How We Sent 1 Million Emails in 25 Minutes: Engineering a Two-Stage Queue Pipeline

Sending a million personalized emails sounds like a problem you throw money at - more servers, bigger instances, higher API rate limits. But brute force doesn't scale economically when you're running a multi-tenant platform where hundreds of organizations need to send campaigns simultaneously.

We needed a smarter approach. So we re-engineered the entire email sending pipeline from the ground up, replacing Mautic's default one-by-one sending with a two-stage queue architecture that dispatches 1 million personalized emails in 25 minutes. That's roughly 40,000 emails per minute - and the architecture is designed to scale further.

Here's how we built it.

Why Default Mautic Email Sending Doesn't Scale

Out of the box, Mautic processes email campaigns contact by contact. For each recipient, it:

Loads the contact's data from the database.
Resolves all personalization tokens (name, company, branch-specific content).
Renders the full email body with personalized content.
Makes an API call to the email service provider to send that single email.

For a campaign of 1,000 contacts, this is fine. For 100,000 contacts, it's slow. For 1,000,000 contacts, it's impossible - a million sequential API calls would take days.

The bottleneck isn't just the API calls. It's the CPU-bound personalization happening on our infrastructure for every single contact. All that rendering work - token replacement, dynamic content blocks, conditional sections - runs on our servers before the email even reaches the sending provider. At scale, this approach doesn't just hit a wall; it creates one.

The Key Insight: Let Mailgun Do the Personalization

The breakthrough came from rethinking where personalization happens. Instead of rendering a complete personalized email for each contact on our infrastructure, we send Mailgun a template with placeholder tokens plus a list of up to 1,000 recipients, each with their own token values.

Mailgun handles the per-recipient personalization at send time. One API call sends 1,000 individually personalized emails.

The math changes dramatically:

| Approach | API Calls for 1M Emails | |---|---| | Default (one-by-one) | 1,000,000 | | Batch API (1,000 per call) | 1,000 |

That's a 1,000x reduction in API calls. But the API calls are only part of the story - we also needed to prepare those batches efficiently. Fetching contact data, resolving tokens, and building payloads for a million contacts still requires serious engineering.

Two-Stage Queue Architecture: The Engine

The core innovation is splitting the email sending process into two distinct stages, each with its own SQS queue and worker pool. This separation is what makes the system fast, resilient, and scalable.

Stage 1: Segment Scanning (Seconds)

When a campaign launches, Stage 1 runs immediately:

The system fetches the full list of contact IDs matching the campaign's segment criteria.
It splits these IDs into lightweight batches - just arrays of contact IDs, no full data.
These minimal batches are pushed to the first SQS queue.
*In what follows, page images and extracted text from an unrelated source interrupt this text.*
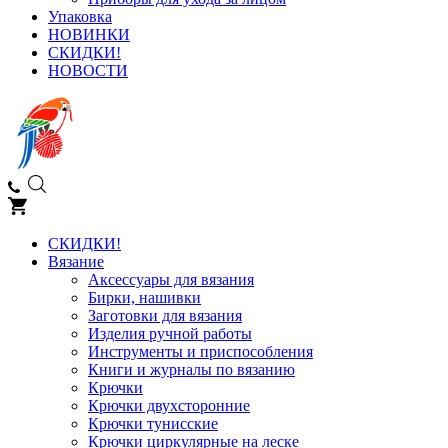
Упаковка
НОВИНКИ
СКИДКИ!
НОВОСТИ
СКИДКИ!
Вязание
Аксессуары для вязания
Бирки, нашивки
Заготовки для вязания
Изделия ручной работы
Инструменты и приспособления
Книги и журналы по вязанию
Крючки
Крючки двухсторонние
Крючки тунисские
Крючки циркулярные на леске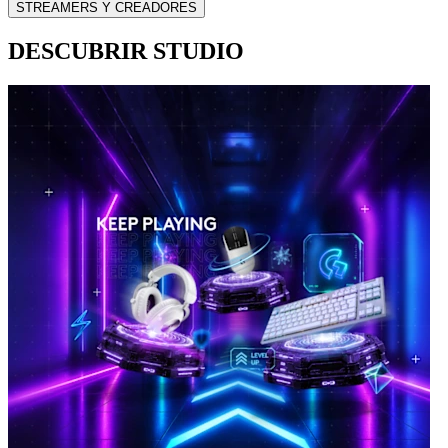
STREAMERS Y CREADORES
DESCUBRIR STUDIO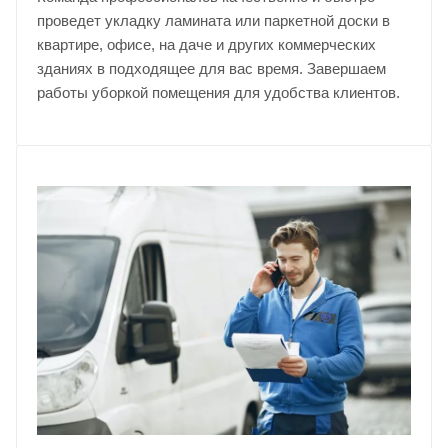
проведет укладку ламината или паркетной доски в
квартире, офисе, на даче и других коммерческих
зданиях в подходящее для вас время. Завершаем
работы уборкой помещения для удобства клиентов.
The critical property of Stage 1 is speed. Because it only deals with contact IDs (not full contact records), it completes in seconds - even for segments containing millions of contacts. The campaign operator sees immediate feedback: "Your campaign is sending." No spinning wheels, no minutes-long wait for the system to "prepare."

This speed matters for user experience, but it also matters architecturally. By completing Stage 1 quickly, we free up the originating process and let the heavy work happen asynchronously in Stage 2.

Stage 2: Payload Assembly (Parallel)

Stage 2 is where the real work happens, distributed across many parallel workers:

A worker pulls a batch of contact IDs from the first queue.
It loads the full contact data for those IDs from the database - names, email addresses, personalization token values, branch-specific content.
It builds the Mailgun payload: the email template with token placeholders plus the recipient list with each contact's token values.
The assembled payload is pushed to a second queue for dispatch to the Mailgun API.

Each worker operates independently, processing its batch without coordination with other workers. This independence is what enables massive parallelism.

Why Two Stages Instead of One?

You might wonder: why not just create the full Mailgun payloads directly in Stage 1? Three reasons:

Speed of feedback. Stage 1 finishes in seconds because it only shuffles IDs. If Stage 1 also had to load contact data and build payloads, the campaign operator would wait minutes before seeing any progress.

Resilience. If a Stage 2 worker fails (node dies, spot instance reclaimed, out-of-memory error), only the batch it was processing needs to be retried. The contact IDs are already safely in the queue. Nothing is lost, and the retry is automatic via SQS visibility timeout.

Parallelism. Stage 2 scales horizontally. Need more throughput? Add more workers. Each worker is stateless and pulls independently from the queue. During our stress test, we ran approximately 52 workers in parallel - and the architecture supports adding more.

52 Parallel Workers: The Throughput Machine

During our 1-million email stress test, the system ran with approximately 52 parallel Symfony Messenger consumers processing batches simultaneously.

Each consumer processes roughly one batch per minute - that's 1,000 emails dispatched per minute per worker. With 52 workers running in parallel, the aggregate throughput reaches approximately 40,000 emails per minute.

In normal operation, each tenant instance runs 7 default consumers. During peak campaign periods, the system scales workers up based on queue depth. The scaling is linear and predictable: double the workers, double the throughput. There's no shared state that becomes a bottleneck (with one notable exception we'll get to).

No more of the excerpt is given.